In the previous session, the benchmark S&P 500 index suffered its biggest one-day percentage decline since 1987, weighed down by recession fears.

Citigroup was flat at $16.23 in pre-market trade after the bank reported its fourth straight quarterly loss that was nevertheless smaller than expected.

Merrill Lynch fell 5.7 per cent to $16.21 after the bank, which is being taken over by the Bank of America, reported a worse-than-expected third-quarter net loss of $7.5bn, largely down to writedowns and credit losses on complex debt securities.

A host of regional banks also reported on Thursday.
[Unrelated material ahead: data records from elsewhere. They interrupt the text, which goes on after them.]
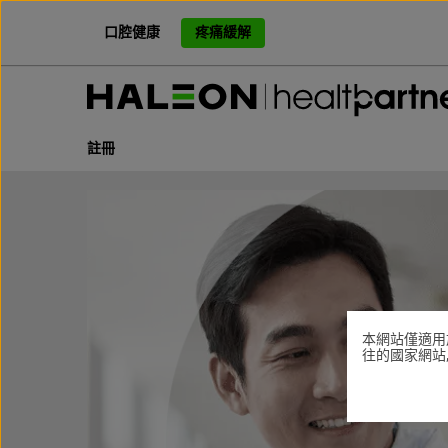
跳
過
口腔健康
疼痛緩解
，
前
往
主
頁
註冊
本網站僅適用
往的國家網站,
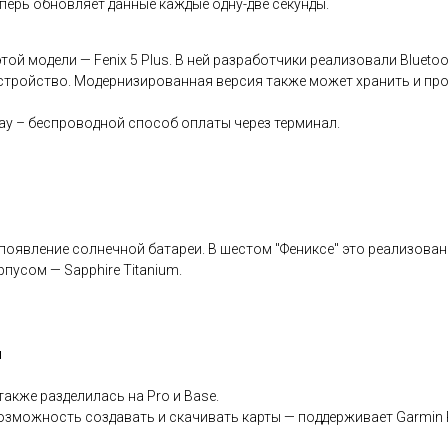
еперь обновляет данные каждые одну-две секунды.
ой модели — Fenix 5 Plus. В ней разработчики реализовали Blueto
стройство. Модернизированная версия также может хранить и пр
ay – беспроводной способ оплаты через терминал.
оявление солнечной батареи. В шестом "Фениксе" это реализовано т
пусом — Sapphire Titanium.
и
также разделилась на Pro и Base.
озможность создавать и скачивать карты — поддерживает Garmin Pa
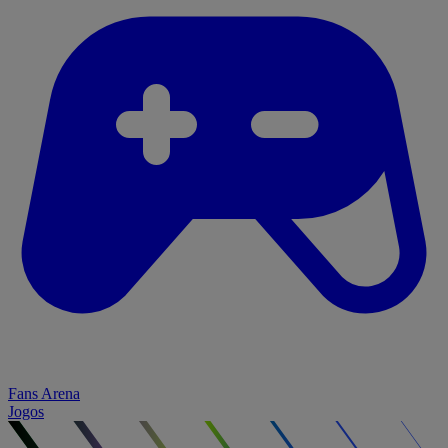
Fans Arena
Jogos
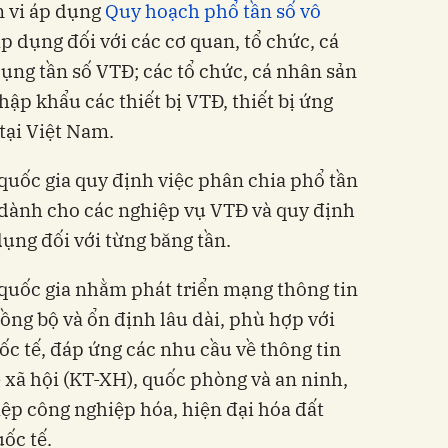
m vi áp dụng
Quy hoạch phổ tần số vô
p dụng đối với các cơ quan, tổ chức, cá
dụng tần số VTĐ; các tổ chức, cá nhân sản
ập khẩu các thiết bị VTĐ, thiết bị ứng
tại Việt Nam.
uốc gia quy định việc phân chia phổ tần
 dành cho các nghiệp vụ VTĐ và quy định
ụng đối với từng băng tần.
quốc gia nhằm phát triển mạng thông tin
ồng bộ và ổn định lâu dài, phù hợp với
ốc tế, đáp ứng các nhu cầu về thông tin
- xã hội (KT-XH), quốc phòng và an ninh,
ệp công nghiệp hóa, hiện đại hóa đất
ốc tế.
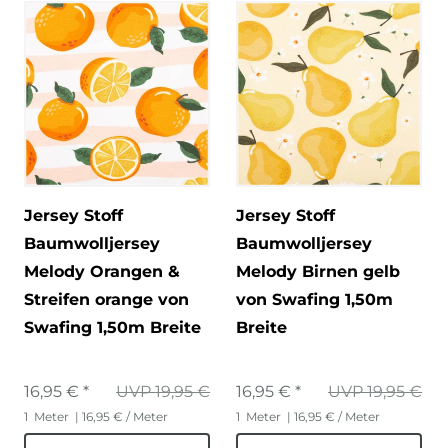
Jersey Stoff
Jersey Stoff
Baumwolljersey
Baumwolljersey
Melody Orangen &
Melody Birnen gelb
Streifen orange von
von Swafing 1,50m
Swafing 1,50m Breite
Breite
16,95 € *
UVP 19,95 €
16,95 € *
UVP 19,95 €
1
Meter
| 16,95 € / Meter
1
Meter
| 16,95 € / Meter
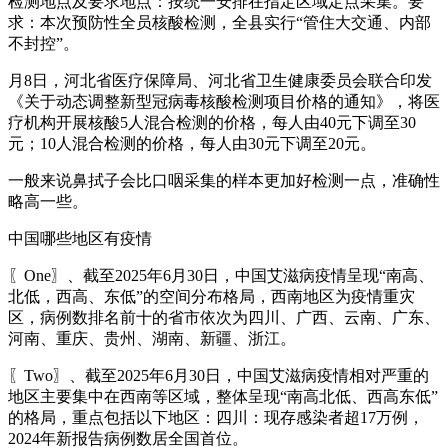
检测地点及要求地点：按统一安排在指定区域定点采集。要
求：本次预防性全员核酸检测，全县实行“管住大交通、内部
不封控”。
月8日，河北省医疗保障局、河北省卫生健康委员会联合印发
《关于动态调整新型冠病毒核酸检测项目价格的通知》，将医
疗机构开展核酸5人混合检测的价格，每人由40元下调至30
元；10人混合检测的价格，每人由30元下调至20元。
一般来说鼻拭子会比口咽采集的样本更加好检测一点，准确性
略高一些。
中国哪些地区有疫情
〖One〗、截至2025年6月30日，中国艾滋病疫情呈现“南高、
北低，西高、东低”的空间分布格局，西南地区为疫情重灾
区，病例数排名前十的省市依次为四川、广西、云南、广东、
河南、重庆、贵州、湖南、新疆、浙江。
〖Two〗、截至2025年6月30日，中国艾滋病疫情相对严重的
地区主要集中在西南等区域，整体呈现“南高北低、西高东低”
的格局，重点包括以下地区：四川：现存感染者超17万例，
2024年新报告病例数居全国首位。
Bank of New York Mellon, Huntington and BB&T added 0.2 per cent to $29.31, lost 4.1 per cent to $8.25 and eased 0.6 per cent to $31.97, respectively.

The rate at which banks lend to each other, measured by overnight dollar Libor, fell from 2.14375 per cent to 1.9375 per cent, closer to the Fed funds target rate of 1.5 per cent. Three-month dollar Libor eased from 4.55 per cent to 4.5025 per cent.

Elsewhere, airlines were likely to be in focus after Southwest reported its first quarterly net loss since 1991. The shares added 3.4 per cent to $11.95 before the bell.

In energy, which was the biggest drag on the S&P in the previous session, Peabody Energy rose 15.5 per cent to $28.00 on the back of well-received third-quarter figures.

In economic news, the number of workers filing new claims for unemployment benefits fell a second-straight time last week due in part to the reduced effect of Hurricanes Ike and Gustav.

European stocks suffered more losses ahead of the open on Wall Street. The FTSE Eurofirst 300 fell 2.6 per cent to 880. Asian equity markets closed down sharply, led by the worst day for Japanese stocks since 1987.

Bond yields were higher. The yield on the two-year Treasury note was up 6 basis points at 1.608 while the 10-year Treasury note was up 5 basis points at 3.992 per cent.

The dollar was mixed against major currencies early in New York, with the greenback standing flat at $1.3472 against the euro, easing 0.4 per cent to $1.7223 against the British pound but rising 0.4 per cent to Y100.20 against the yen.

Gold was trading $6.90 lower at $832.10 per troy ounce.

Oil prices were lower early in New York. US crude prices, which in the previous session dropped below $75 its lowest level since September 2007, were down $1.44 at $73.80a barrel.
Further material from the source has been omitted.